It is considered to one of the most decisive battles of its age which changed the course of world history.
Very quickly after the Battle of Waterloo, the site became a destination not just for tourists, but leading artists and writers including Sir Walter Scott and Lord Bryon.
Now over 200 years after the 1815 battle, an account by Thomas Ker, a Scottish merchant living in Brussels at the time, is being published for the first time in honour of his wishes to see his account go into print.
In findings published today – 208 years after the historic conflict – in the peer-reviewed Journal of Conflict Archaeology, Professor Tony Pollard Professor of Conflict History and Archaeology at the University of Glasgow’s Centre for War Studies and Conflict Archaeology, says Ker was among the very earliest civilian visitors on the battlefield to have written about his experiences.
Indeed, he was so profoundly affected by what he saw that the Scot visited the Battle of Waterloo a total of 18 times over the course of a few years. The Ker collection, made up of a series of letters and a hand-written book, was donated by his family in 2018 to the University of Glasgow and is now held in Archives and Special Collections.
Professor Pollard says the Ker collection provides a valuable addition to the already rich body of work devoted to the aftermath of Waterloo.

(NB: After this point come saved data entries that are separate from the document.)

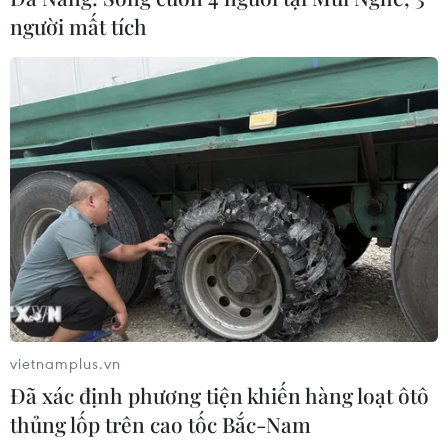
người mất tích
vietnamplus.vn
Đã xác định phương tiện khiến hàng loạt ôtô
thủng lốp trên cao tốc Bắc-Nam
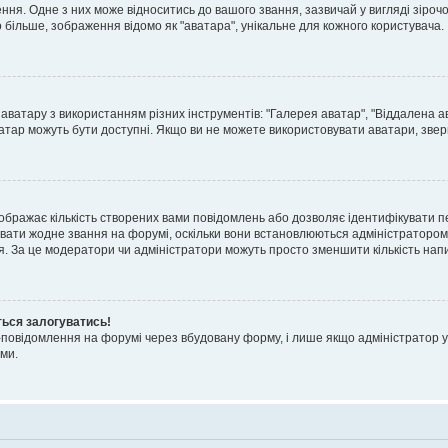
я. Одне з них може відноситись до вашого звання, зазвичай у вигляді зірочок, 
о більше, зображення відомо як "аватара", унікальне для кожного користувача.
аватару з використанням різних інструментів: "Галерея аватар", "Віддалена а
атар можуть бути доступні. Якщо ви не можете використовувати аватари, звер
ображає кількість створених вами повідомлень або дозволяє ідентифікувати п
вати жодне звання на форумі, оскільки вони встановлюються адміністратором
я. За це модератори чи адміністратори можуть просто зменшити кількість нап
ться залогуватись!
l-повідомлення на форумі через вбудовану форму, і лише якщо адміністратор у
ми.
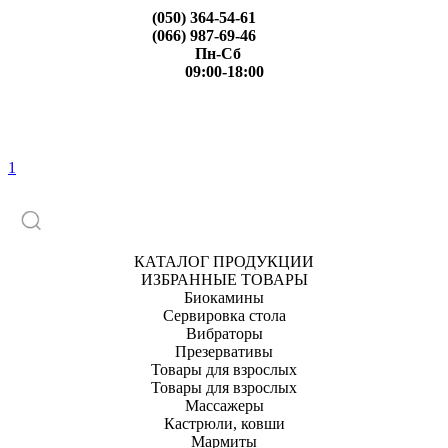
(050) 364-54-61
(066) 987-69-46
Пн-Сб
09:00-18:00
1
КАТАЛОГ ПРОДУКЦИИ
ИЗБРАННЫЕ ТОВАРЫ
Биокамины
Сервировка стола
Вибраторы
Презервативы
Товары для взрослых
Товары для взрослых
Массажеры
Кастрюли, ковши
Мармиты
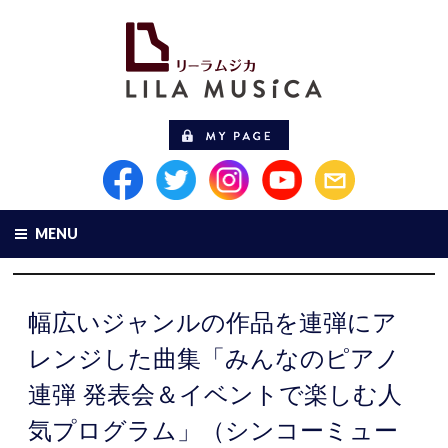
MENU
幅広いジャンルの作品を連弾にア
レンジした曲集「みんなのピアノ
連弾 発表会＆イベントで楽しむ人
気プログラム」（シンコーミュー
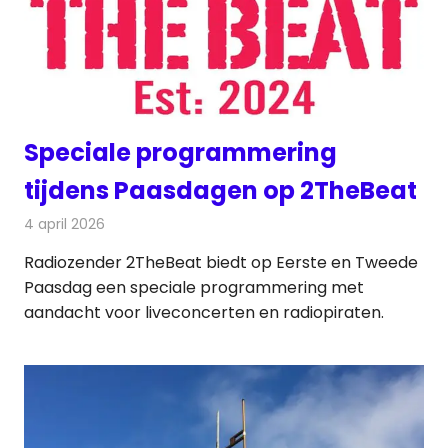
Speciale programmering
tijdens Paasdagen op 2TheBeat
4 april 2026
Redactie
Radionieuws
Radiozender 2TheBeat biedt op Eerste en Tweede
Paasdag een speciale programmering met
aandacht voor liveconcerten en radiopiraten.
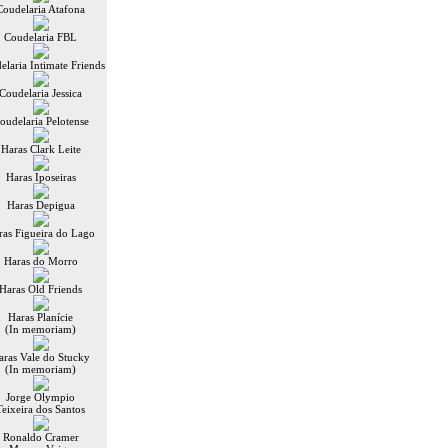
Coudelaria Atafona
Coudelaria FBL
elaria Intimate Friends
Coudelaria Jessica
oudelaria Pelotense
Haras Clark Leite
Haras Iposeiras
Haras Depigua
ras Figueira do Lago
Haras do Morro
Haras Old Friends
Haras Planície
(In memoriam)
aras Vale do Stucky
(In memoriam)
Jorge Olympio
Teixeira dos Santos
Ronaldo Cramer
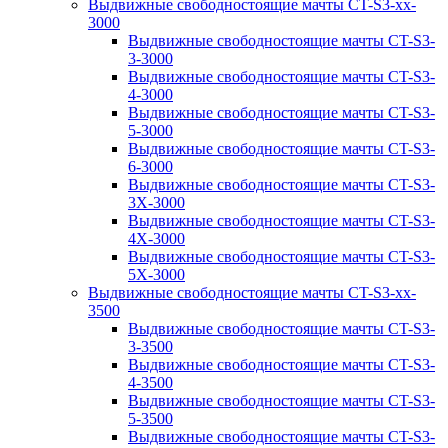
Выдвижные свободностоящие мачты CT-S3-xx-
3000
Выдвижные свободностоящие мачты CT-S3-
3-3000
Выдвижные свободностоящие мачты CT-S3-
4-3000
Выдвижные свободностоящие мачты CT-S3-
5-3000
Выдвижные свободностоящие мачты CT-S3-
6-3000
Выдвижные свободностоящие мачты CT-S3-
3X-3000
Выдвижные свободностоящие мачты CT-S3-
4X-3000
Выдвижные свободностоящие мачты CT-S3-
5X-3000
Выдвижные свободностоящие мачты CT-S3-xx-
3500
Выдвижные свободностоящие мачты CT-S3-
3-3500
Выдвижные свободностоящие мачты CT-S3-
4-3500
Выдвижные свободностоящие мачты CT-S3-
5-3500
Выдвижные свободностоящие мачты CT-S3-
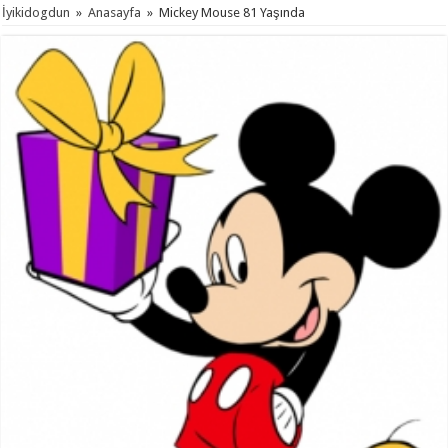
İyikidogdun
»
Anasayfa
»
Mickey Mouse 81 Yaşında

The research by Professor Pollard, who is also academic lead and a field director with the archaeological charity Waterloo Uncovered, considers the “context of previously unpublished papers, and in doing so sheds a fresh light on aspects of these early writings, including their relationship to the battlefield guidebook, which today is almost a sub-genre of military history."
In the Journal of Conflict Archaeology, Professor Pollard writes that Ker’s letter and book ensure that “Ker writes himself into history, not by being a very early visitor to the battlefield, for there were others, but quite literally in putting pen to paper to record the experience."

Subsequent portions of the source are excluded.